[Data extracted from a collection]
=== Section Start ===
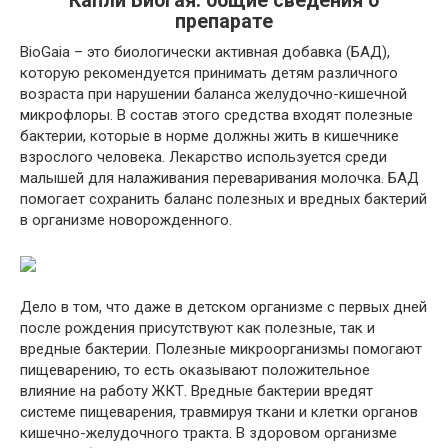
Капли БиоГая: общие сведения о
препарате
BioGaia – это биологически активная добавка (БАД),
которую рекомендуется принимать детям различного
возраста при нарушении баланса желудочно-кишечной
микрофлоры. В состав этого средства входят полезные
бактерии, которые в норме должны жить в кишечнике
взрослого человека. Лекарство используется среди
малышей для налаживания переваривания молочка. БАД
помогает сохранить баланс полезных и вредных бактерий
в организме новорожденного.
Дело в том, что даже в детском организме с первых дней
после рождения присутствуют как полезные, так и
вредные бактерии. Полезные микроорганизмы помогают
пищеварению, то есть оказывают положительное
влияние на работу ЖКТ. Вредные бактерии вредят
системе пищеварения, травмируя ткани и клетки органов
кишечно-желудочного тракта. В здоровом организме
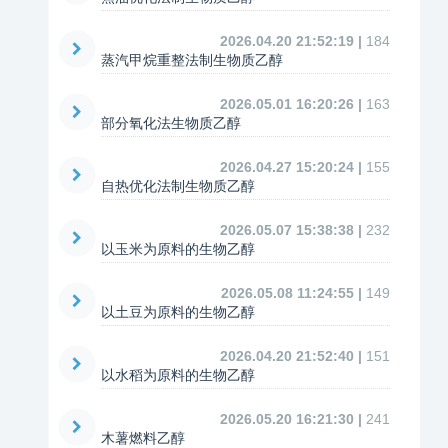
2026.04.20 21:52:19 |
184
蒸汽甲烷重整法制生物质乙醇
2026.05.01 16:20:26 |
163
部分氧化法生物质乙醇
2026.04.27 15:20:24 |
155
自热优化法制生物质乙醇
2026.05.07 15:38:38 |
232
以玉米为原料的生物乙醇
2026.05.08 11:24:55 |
149
以土豆为原料的生物乙醇
2026.04.20 21:52:40 |
151
以水稻为原料的生物乙醇
2026.05.20 16:21:30 |
241
木薯燃料乙醇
=== Section End ===
→ Brief
Copy nothing outside the span: please output the lines from the one with "Дело в том, что" through the end of the entries above, and skip the pictures.

→ Answer for the task
Дело в том, что даже в детском организме с первых дней
после рождения присутствуют как полезные, так и
вредные бактерии. Полезные микроорганизмы помогают
пищеварению, то есть оказывают положительное
влияние на работу ЖКТ. Вредные бактерии вредят
системе пищеварения, травмируя ткани и клетки органов
кишечно-желудочного тракта. В здоровом организме
2026.04.20 21:52:19 |
184
蒸汽甲烷重整法制生物质乙醇
2026.05.01 16:20:26 |
163
部分氧化法生物质乙醇
2026.04.27 15:20:24 |
155
自热优化法制生物质乙醇
2026.05.07 15:38:38 |
232
以玉米为原料的生物乙醇
2026.05.08 11:24:55 |
149
以土豆为原料的生物乙醇
2026.04.20 21:52:40 |
151
以水稻为原料的生物乙醇
2026.05.20 16:21:30 |
241
木薯燃料乙醇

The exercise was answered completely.